Diante tamanho impedimento, decidimos recuar. Na visita seguinte, N. dormia e pudemos conversar com sua mãe mais tranquilamente. Foi então que ela nos contou que eles eram de Angola e que o filho nunca tinha visto um palhaço antes. O primeiro contato tinha sido ali, na Urologia do Instituto da Criança. Contou também que sua reação tinha sido de espanto total e que desde então não suportava a nossa presença.
Eu, dra. Guadalupe, fiquei particularmente envolvida por essa história. Pensava na mãe que nos recebia tão bem, com aquele sorriso radiante no rosto. Queria descobrir uma maneira de reverter o quadro, de nos aproximarmos do garoto sem lhe causar nenhum trauma.

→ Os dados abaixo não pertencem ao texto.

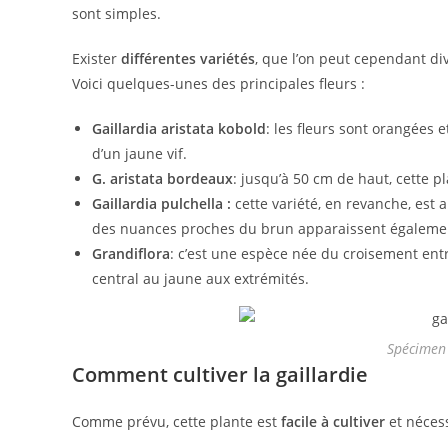
sont simples.
Exister
différentes variétés
, que l’on peut cependant di
Voici quelques-unes des principales fleurs :
Gaillardia aristata kobold
: les fleurs sont orangées 
d’un jaune vif.
G. aristata bordeaux
: jusqu’à 50 cm de haut, cette p
Gaillardia pulchella :
cette variété, en revanche, est 
des nuances proches du brun apparaissent également
Grandiflora
: c’est une espèce née du croisement entre
central au jaune aux extrémités.
Spécimen 
Comment cultiver la gaillardie
Comme prévu, cette plante est
facile à cultiver
et nécess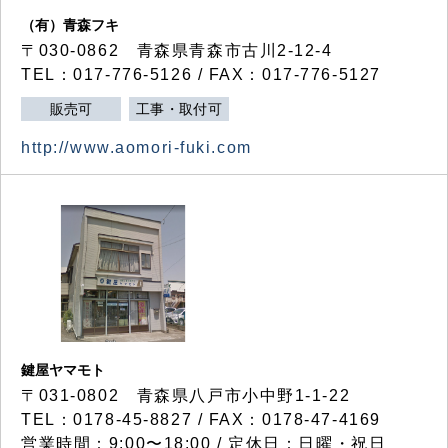
（有）青森フキ
〒030-0862 青森県青森市古川2-12-4
TEL：017-776-5126 / FAX：017-776-5127
販売可
工事・取付可
http://www.aomori-fuki.com
鍵屋ヤマモト
〒031-0802 青森県八戸市小中野1-1-22
TEL：0178-45-8827 / FAX：0178-47-4169
営業時間：9:00〜18:00 / 定休日：日曜・祝日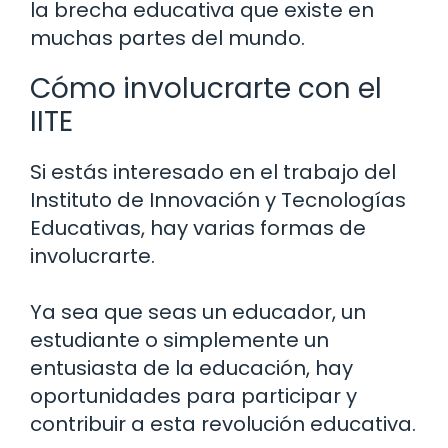
la brecha educativa que existe en
muchas partes del mundo.
Cómo involucrarte con el
IITE
Si estás interesado en el trabajo del
Instituto de Innovación y Tecnologías
Educativas, hay varias formas de
involucrarte.
Ya sea que seas un educador, un
estudiante o simplemente un
entusiasta de la educación, hay
oportunidades para participar y
contribuir a esta revolución educativa.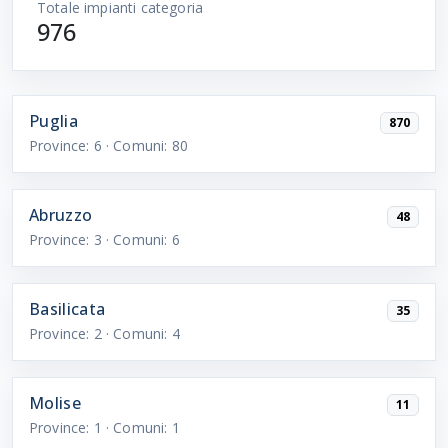
Totale impianti categoria
976
Puglia
870
Province:
6
· Comuni:
80
Abruzzo
48
Province:
3
· Comuni:
6
Basilicata
35
Province:
2
· Comuni:
4
Molise
11
Province:
1
· Comuni:
1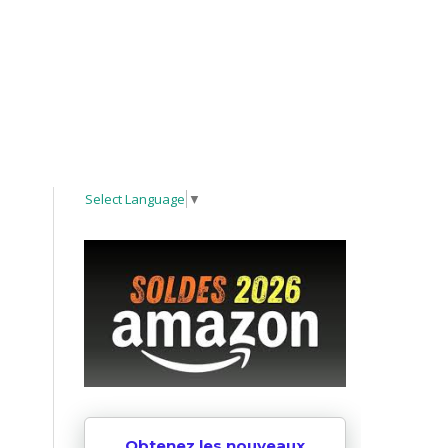
Select Language
▼
Obtenez les nouveaux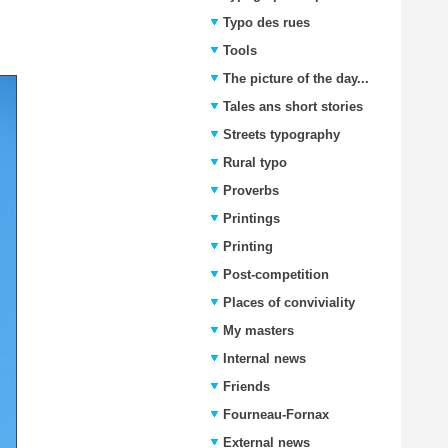
Typo des rues
Tools
The picture of the day...
Tales ans short stories
Streets typography
Rural typo
Proverbs
Printings
Printing
Post-competition
Places of conviviality
My masters
Internal news
Friends
Fourneau-Fornax
External news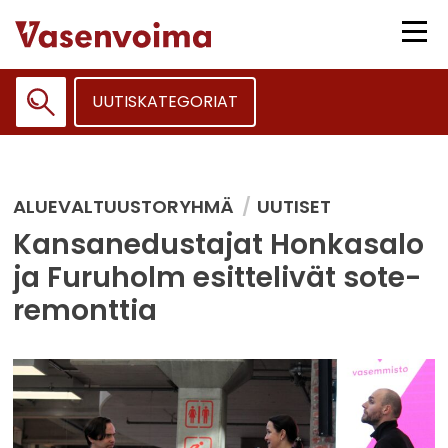
Siirry
sisältöön
Vali
UUTISKATEGORIAT
Haku:
ALUEVALTUUSTORYHMÄ
UUTISET
Kansanedustajat Honkasalo
ja Furuholm esittelivät sote-
remonttia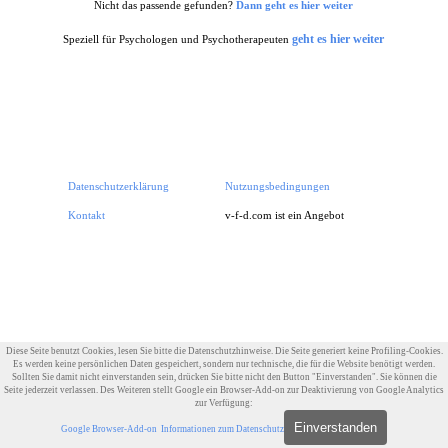
Nicht das passende gefunden?
Dann geht es hier weiter
geht es hier weiter
Speziell für Psychologen und Psychotherapeuten
Datenschutzerklärung
Nutzungsbedingungen
Impressum
Kontakt
v-f-d.com ist ein Angebot von
v-f-d.de
Zurück zum Seiteninhalt
Diese Seite benutzt Cookies, lesen Sie bitte die Datenschutzhinweise. Die Seite generiert keine Profiling-Cookies.
Es werden keine persönlichen Daten gespeichert, sondern nur technische, die für die Website benötigt werden.
Sollten Sie damit nicht einverstanden sein, drücken Sie bitte nicht den Button "Einverstanden". Sie können die
Seite jederzeit verlassen. Des Weiteren stellt Google ein Browser-Add-on zur Deaktivierung von Google Analytics
zur Verfügung:
Einverstanden
Google Browser-Add-on
Informationen zum Datenschutz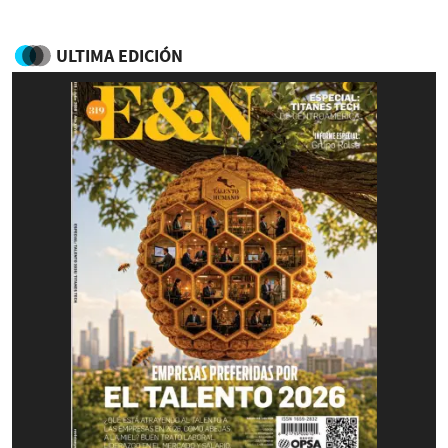
ULTIMA EDICIÓN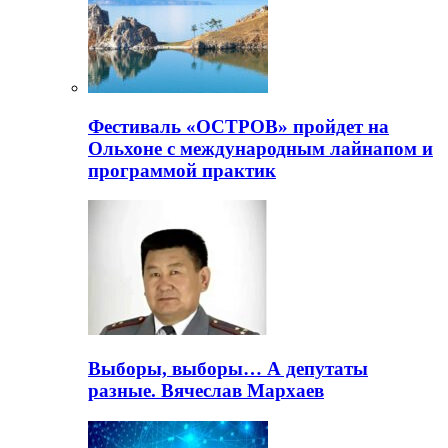
Фестиваль «ОСТРОВ» пройдет на
Ольхоне с международным лайнапом и
программой практик
Выборы, выборы… А депутаты
разные. Вячеслав Мархаев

Outro dia, durante uma visita à Urologia, a mãe do N. apareceu atrás da porta do quarto, com o filho no colo. Podíamos nos ver através do vidro, mas só ela nos via. A minha parceira, dra. Pororoca, pegou sua caixinha de música e começou a tocá-la , encostada à porta. Não víamos o garoto, mas sabíamos que ele estava bem ali, do outro lado. A música acabou e nos retiramos para atender às outras crianças.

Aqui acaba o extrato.